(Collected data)

++++++++++++++++++++

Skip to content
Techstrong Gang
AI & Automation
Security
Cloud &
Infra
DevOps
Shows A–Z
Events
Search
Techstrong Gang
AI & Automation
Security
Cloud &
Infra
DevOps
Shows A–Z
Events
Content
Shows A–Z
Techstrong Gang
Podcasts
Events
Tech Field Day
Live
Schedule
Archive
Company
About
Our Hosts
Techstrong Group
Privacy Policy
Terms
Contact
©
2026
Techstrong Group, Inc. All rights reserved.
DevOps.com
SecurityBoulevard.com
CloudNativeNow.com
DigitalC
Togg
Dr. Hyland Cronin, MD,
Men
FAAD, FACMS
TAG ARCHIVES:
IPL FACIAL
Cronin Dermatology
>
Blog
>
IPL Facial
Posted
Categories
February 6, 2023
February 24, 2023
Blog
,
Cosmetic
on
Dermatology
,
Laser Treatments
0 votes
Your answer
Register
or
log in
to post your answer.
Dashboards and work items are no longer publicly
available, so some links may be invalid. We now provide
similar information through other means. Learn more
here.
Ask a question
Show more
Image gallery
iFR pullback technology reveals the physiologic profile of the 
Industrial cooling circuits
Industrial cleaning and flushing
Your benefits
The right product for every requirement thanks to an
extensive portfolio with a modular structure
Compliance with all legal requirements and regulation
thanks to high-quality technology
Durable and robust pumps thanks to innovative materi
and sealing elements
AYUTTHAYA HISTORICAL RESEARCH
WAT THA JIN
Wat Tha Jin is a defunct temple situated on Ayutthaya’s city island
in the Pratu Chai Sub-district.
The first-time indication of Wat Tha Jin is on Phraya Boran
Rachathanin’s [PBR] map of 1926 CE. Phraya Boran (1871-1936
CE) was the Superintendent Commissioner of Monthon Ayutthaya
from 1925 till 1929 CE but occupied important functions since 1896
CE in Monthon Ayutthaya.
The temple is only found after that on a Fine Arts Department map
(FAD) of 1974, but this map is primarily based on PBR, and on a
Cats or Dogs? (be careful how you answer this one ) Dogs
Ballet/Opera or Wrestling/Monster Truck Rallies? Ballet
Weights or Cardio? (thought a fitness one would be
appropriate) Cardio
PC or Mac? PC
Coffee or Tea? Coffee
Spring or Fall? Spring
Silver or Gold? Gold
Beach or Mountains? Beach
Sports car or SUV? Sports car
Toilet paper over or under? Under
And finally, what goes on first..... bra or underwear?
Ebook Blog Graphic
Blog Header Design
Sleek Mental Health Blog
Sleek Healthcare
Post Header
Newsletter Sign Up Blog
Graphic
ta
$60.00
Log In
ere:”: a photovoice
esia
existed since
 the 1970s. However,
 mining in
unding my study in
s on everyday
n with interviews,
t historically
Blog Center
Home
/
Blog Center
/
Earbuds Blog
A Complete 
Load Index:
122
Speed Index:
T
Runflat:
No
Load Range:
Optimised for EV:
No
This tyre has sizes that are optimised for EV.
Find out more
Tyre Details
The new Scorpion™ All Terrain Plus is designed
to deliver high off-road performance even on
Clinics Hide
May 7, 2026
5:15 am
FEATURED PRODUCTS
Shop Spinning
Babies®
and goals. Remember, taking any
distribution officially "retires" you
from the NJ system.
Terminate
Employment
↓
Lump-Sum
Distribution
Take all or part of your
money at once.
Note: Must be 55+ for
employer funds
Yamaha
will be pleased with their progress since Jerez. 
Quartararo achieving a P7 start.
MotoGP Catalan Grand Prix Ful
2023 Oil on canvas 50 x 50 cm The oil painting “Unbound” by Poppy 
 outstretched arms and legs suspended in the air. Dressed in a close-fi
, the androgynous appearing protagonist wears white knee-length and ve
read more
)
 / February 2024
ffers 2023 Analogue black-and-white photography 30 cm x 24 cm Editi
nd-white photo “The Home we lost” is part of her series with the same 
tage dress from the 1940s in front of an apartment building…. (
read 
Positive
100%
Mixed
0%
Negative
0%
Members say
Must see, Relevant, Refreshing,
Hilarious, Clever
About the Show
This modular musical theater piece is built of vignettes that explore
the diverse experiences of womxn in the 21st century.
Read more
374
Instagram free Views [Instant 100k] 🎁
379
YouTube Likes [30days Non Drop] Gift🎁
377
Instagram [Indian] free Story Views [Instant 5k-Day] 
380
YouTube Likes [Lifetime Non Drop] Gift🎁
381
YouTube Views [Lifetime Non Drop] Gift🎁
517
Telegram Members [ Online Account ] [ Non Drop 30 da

++++++++++++++++++++

*Task statement*. Among the records above, repeat exactly the line with "February 6, 2023", the line with "CE) was the", and every line in between, and only those.

*Answer box*.
February 6, 2023
February 24, 2023
Blog
,
Cosmetic
on
Dermatology
,
Laser Treatments
0 votes
Your answer
Register
or
log in
to post your answer.
Dashboards and work items are no longer publicly
available, so some links may be invalid. We now provide
similar information through other means. Learn more
here.
Ask a question
Show more
Image gallery
iFR pullback technology reveals the physiologic profile of the 
Industrial cooling circuits
Industrial cleaning and flushing
Your benefits
The right product for every requirement thanks to an
extensive portfolio with a modular structure
Compliance with all legal requirements and regulation
thanks to high-quality technology
Durable and robust pumps thanks to innovative materi
and sealing elements
AYUTTHAYA HISTORICAL RESEARCH
WAT THA JIN
Wat Tha Jin is a defunct temple situated on Ayutthaya’s city island
in the Pratu Chai Sub-district.
The first-time indication of Wat Tha Jin is on Phraya Boran
Rachathanin’s [PBR] map of 1926 CE. Phraya Boran (1871-1936
CE) was the Superintendent Commissioner of Monthon Ayutthaya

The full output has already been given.